Picked up a LP Traditional light burst (love it), picked up an orange 212 closed back and swapped out the V30's with Scumback M75's (so much better with the Scumbacks!). Picked up an orange dark terror (not bad, and i'm really digging the single channel thing, but find the tone is best with the volume up and gain at about 1:00). It can be a little fizzy and does not clean up well when rolling back as the gain comes on real quick. 

So the LP and cab are keepers, but I am looking for suggestions for the right amp. 

I guess my wish list would be:

Vintage rock tone that can dip into 80's metal (marshallesque based on what i like to play)
Has a decent clean (but does not need to be super clean)
Will not rip you face off to get good tone (does not need to be bedroom levels)
Effects loop preferably
Can keep up for gigs

Was thinking about a sure badger 18, Fargen mini plex or olde 800, EVH iii mini, Class 5?

What have you tried that you think will hit the mark? Suggestions?


----------



## Guest (Dec 14, 2012)

Considering digital? The Marshall tones in the Axe-Fx II are outstanding.

All of this, except for the drums, were done with an Axe-Fx II (even the synths):

[soundcloud]https://soundcloud.com/jazz-funk-1/sets/my-axe-fx-2-recordings[/soundcloud]

And you like Zep? How about this:

[soundcloud]https://soundcloud.com/steadystate-vegas/heartbreaker-solo-using-the[/soundcloud]

That's the Supertweed model.

And when you just want to get your Eddie on:

[soundcloud]https://soundcloud.com/iaresee/axe-fx-ii-5150-mkiii-model[/soundcloud]

That's only scratching the surface.

You can run it in to a guitar cab for that authenticate feel. Or run it dead silent in to your computer to do a little late night recording.


----------



## keto (May 23, 2006)

Handy with a soldering iron? Look at a Trinity amps 18W kit, which can be built (I think) 4 different way, ie., TMB, Plexi style, etc. No loop though.

I had a 5150 III for just under the return period from L&M. Hated the clean (ch1), hated the vol jump from ch1 to ch2, besides which those 2 share EQ and vol/gain settings. Hard to dial one in to be usable with the other. Ch2 is killer. Ch3 is a little *too much*. So, it was a really good 1 channel amp labelled as 3 channels.

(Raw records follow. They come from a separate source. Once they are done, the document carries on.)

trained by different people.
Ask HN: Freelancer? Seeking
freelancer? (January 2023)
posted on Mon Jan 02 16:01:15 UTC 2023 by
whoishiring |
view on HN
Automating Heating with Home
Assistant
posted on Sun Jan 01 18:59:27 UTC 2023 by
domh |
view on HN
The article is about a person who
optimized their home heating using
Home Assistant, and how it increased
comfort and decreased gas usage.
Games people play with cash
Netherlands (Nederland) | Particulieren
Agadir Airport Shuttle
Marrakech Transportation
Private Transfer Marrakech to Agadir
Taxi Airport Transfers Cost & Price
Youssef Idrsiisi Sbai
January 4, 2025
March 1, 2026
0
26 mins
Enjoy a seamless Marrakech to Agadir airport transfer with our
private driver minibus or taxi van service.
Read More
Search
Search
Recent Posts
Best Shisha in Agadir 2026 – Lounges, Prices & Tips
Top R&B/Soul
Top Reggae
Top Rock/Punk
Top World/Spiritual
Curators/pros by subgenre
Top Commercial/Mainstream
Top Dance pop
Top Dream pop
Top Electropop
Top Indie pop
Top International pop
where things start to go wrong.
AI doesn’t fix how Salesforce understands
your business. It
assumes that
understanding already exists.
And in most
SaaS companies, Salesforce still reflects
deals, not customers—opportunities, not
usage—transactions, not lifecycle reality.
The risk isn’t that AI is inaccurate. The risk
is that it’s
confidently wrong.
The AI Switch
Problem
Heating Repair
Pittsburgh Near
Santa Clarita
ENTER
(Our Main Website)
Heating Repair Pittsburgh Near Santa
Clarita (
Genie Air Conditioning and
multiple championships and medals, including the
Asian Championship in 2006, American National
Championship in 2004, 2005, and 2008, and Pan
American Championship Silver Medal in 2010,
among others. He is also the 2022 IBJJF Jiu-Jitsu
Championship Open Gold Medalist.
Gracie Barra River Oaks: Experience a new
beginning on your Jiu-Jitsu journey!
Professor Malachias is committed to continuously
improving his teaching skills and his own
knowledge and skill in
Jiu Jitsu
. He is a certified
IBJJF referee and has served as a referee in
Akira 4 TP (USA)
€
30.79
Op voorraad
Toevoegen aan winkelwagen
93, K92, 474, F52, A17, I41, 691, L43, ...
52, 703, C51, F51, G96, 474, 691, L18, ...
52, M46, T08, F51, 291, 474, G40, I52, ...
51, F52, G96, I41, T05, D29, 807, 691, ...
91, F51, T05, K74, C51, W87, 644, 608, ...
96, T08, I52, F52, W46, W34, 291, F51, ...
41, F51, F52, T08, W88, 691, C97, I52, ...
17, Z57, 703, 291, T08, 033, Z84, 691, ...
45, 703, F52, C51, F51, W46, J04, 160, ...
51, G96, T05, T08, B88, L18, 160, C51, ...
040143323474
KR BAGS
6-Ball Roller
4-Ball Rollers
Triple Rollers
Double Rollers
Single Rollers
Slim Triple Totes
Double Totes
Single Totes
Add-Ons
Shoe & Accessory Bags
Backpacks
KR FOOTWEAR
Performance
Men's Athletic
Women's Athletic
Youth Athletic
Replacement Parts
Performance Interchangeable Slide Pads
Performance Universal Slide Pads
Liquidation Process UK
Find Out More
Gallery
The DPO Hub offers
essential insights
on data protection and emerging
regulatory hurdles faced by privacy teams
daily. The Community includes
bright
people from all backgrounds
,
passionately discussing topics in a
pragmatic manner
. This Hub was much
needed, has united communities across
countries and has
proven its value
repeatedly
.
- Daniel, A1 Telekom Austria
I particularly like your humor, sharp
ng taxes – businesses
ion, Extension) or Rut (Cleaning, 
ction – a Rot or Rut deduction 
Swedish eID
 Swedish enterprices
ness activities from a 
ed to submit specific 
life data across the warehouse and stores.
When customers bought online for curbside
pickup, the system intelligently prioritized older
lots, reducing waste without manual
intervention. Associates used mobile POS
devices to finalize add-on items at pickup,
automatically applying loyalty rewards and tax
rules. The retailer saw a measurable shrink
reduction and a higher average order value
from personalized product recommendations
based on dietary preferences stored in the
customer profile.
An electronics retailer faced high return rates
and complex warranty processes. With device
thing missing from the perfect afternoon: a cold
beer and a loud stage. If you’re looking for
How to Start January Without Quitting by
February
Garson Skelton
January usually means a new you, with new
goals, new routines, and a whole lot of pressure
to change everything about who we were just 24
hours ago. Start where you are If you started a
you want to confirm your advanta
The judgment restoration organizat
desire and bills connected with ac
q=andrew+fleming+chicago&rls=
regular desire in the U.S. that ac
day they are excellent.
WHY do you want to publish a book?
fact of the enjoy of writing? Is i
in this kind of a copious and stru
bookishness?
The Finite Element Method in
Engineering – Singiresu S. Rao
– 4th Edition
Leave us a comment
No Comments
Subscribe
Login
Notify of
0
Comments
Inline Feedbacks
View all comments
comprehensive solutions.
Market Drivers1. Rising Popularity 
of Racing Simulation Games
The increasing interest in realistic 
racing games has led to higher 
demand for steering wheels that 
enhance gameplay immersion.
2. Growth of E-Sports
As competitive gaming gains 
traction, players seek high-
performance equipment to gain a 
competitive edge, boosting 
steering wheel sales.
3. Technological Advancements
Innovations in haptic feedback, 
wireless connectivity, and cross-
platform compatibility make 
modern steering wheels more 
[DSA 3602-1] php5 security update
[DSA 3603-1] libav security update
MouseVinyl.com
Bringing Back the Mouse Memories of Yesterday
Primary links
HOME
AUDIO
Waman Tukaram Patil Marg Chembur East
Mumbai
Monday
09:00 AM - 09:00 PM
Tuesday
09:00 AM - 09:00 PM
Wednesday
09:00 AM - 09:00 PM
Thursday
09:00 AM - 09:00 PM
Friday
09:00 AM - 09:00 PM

I freely admit I haven't played a Class 5, but I've done *tons* of reading on them. It might float yer boat, but my take is that it's a very loud home amp, not enough for gigs, and 1 dimensional.

If I had the $$ for a Fargen or Suhr floating around, I'd jump in a heartbeat.


----------



## SkyFire_ca (Jul 16, 2007)

I was also thinking a Trinity, or any marshall 18watter, really. eyeball for that loop... most (if not all) sound amazing, especially if you're talented enough to understand how 1 channel really does it all. I've got a TC-15 from Trinity, more of a vox sound, but it can sure do a lot for 1 channel.

if you want it with 2 channels and a loop, how about an H&K Tube Meister, Mesa TA-15 or something similar...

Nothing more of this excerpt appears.